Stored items
..............................
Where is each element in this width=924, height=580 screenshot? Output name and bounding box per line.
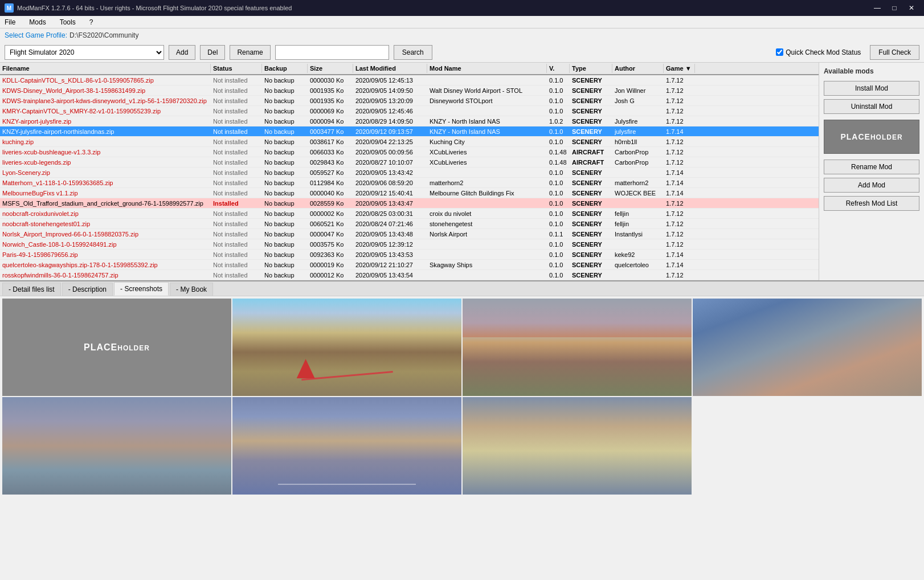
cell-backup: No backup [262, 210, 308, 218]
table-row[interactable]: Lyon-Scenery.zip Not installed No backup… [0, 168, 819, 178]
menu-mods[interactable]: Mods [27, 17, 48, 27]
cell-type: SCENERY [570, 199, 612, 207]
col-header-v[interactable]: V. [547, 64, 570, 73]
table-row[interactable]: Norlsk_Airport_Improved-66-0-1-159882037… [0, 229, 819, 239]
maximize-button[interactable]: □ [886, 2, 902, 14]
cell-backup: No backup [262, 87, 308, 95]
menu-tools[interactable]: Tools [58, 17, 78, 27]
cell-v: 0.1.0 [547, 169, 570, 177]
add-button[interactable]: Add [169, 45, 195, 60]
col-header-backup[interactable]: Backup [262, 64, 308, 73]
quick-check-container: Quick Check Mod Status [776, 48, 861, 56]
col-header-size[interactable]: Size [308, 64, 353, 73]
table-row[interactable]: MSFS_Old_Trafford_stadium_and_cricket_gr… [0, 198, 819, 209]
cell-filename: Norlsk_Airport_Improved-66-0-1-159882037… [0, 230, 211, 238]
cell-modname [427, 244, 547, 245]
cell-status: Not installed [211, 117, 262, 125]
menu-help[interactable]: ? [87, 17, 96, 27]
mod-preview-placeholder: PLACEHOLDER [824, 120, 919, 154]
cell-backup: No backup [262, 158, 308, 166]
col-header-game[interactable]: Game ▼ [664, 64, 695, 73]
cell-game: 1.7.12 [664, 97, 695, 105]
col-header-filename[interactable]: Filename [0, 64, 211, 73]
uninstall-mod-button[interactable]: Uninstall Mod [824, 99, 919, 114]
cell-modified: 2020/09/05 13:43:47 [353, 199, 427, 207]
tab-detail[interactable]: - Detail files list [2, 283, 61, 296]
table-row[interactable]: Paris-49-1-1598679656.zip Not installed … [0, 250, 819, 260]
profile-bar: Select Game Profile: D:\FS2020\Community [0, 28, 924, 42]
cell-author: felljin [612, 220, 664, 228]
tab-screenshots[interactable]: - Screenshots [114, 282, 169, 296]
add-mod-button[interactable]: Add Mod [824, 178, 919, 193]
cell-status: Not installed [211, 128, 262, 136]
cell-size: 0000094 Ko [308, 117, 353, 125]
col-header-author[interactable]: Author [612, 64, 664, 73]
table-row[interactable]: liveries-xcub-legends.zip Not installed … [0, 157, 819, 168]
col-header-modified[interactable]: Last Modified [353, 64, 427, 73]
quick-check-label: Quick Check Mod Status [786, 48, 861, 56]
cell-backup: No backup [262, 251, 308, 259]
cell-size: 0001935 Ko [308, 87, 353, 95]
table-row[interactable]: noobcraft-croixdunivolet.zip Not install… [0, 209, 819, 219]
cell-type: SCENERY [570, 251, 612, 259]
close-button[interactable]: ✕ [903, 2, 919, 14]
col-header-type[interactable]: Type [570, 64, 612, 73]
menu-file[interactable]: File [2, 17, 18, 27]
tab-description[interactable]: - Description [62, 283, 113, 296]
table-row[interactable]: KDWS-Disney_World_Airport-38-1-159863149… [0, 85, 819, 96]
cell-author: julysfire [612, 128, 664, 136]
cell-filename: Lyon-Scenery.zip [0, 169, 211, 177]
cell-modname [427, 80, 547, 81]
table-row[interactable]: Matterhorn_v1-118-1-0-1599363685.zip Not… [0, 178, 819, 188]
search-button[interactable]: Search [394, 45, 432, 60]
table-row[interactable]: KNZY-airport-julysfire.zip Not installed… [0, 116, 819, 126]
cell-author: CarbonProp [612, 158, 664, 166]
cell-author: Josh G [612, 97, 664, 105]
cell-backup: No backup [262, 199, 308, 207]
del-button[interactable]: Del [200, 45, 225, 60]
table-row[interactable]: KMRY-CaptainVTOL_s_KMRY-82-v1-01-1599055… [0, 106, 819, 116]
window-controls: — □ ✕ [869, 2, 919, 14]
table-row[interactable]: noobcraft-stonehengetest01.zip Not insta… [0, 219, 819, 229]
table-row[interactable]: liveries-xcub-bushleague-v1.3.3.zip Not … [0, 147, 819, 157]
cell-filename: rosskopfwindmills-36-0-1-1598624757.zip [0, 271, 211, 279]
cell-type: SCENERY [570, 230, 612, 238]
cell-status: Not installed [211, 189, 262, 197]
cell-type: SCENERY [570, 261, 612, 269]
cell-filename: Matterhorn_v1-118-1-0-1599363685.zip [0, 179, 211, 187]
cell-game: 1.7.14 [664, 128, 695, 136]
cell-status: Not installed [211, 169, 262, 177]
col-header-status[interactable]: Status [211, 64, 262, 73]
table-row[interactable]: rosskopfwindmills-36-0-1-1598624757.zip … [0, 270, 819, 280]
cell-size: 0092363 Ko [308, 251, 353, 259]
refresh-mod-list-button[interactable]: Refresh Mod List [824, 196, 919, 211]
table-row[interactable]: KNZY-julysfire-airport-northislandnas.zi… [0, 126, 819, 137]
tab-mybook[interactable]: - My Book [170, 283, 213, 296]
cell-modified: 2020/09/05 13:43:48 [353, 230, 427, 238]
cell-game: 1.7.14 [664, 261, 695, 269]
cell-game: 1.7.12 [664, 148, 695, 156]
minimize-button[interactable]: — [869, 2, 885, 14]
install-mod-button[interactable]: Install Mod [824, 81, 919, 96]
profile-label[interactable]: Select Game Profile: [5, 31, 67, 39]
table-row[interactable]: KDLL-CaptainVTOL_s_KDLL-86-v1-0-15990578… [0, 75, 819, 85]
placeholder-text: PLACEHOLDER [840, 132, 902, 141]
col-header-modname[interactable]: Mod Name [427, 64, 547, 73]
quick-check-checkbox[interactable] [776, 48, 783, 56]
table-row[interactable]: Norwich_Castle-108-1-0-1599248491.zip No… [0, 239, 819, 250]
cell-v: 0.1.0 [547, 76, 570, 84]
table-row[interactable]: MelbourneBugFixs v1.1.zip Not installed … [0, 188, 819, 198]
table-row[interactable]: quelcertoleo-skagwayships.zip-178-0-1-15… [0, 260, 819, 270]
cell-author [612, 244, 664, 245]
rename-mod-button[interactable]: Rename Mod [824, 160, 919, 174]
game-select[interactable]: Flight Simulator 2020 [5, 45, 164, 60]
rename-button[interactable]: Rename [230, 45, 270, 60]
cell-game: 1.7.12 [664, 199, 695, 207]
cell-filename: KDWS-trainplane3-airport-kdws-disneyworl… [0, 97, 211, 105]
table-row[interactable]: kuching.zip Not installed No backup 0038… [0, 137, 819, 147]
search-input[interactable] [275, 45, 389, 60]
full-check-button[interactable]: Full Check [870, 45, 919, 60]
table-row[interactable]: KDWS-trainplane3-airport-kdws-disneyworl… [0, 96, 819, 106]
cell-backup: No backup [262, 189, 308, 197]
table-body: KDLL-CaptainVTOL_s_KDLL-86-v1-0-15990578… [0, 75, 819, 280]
..............................
> [Work required]:
Copy out, in full, each line above that has the word "search" in it.

> [Answer to this exercise]:
search-button[interactable]: Search [394, 45, 432, 60]
search-input[interactable] [275, 45, 389, 60]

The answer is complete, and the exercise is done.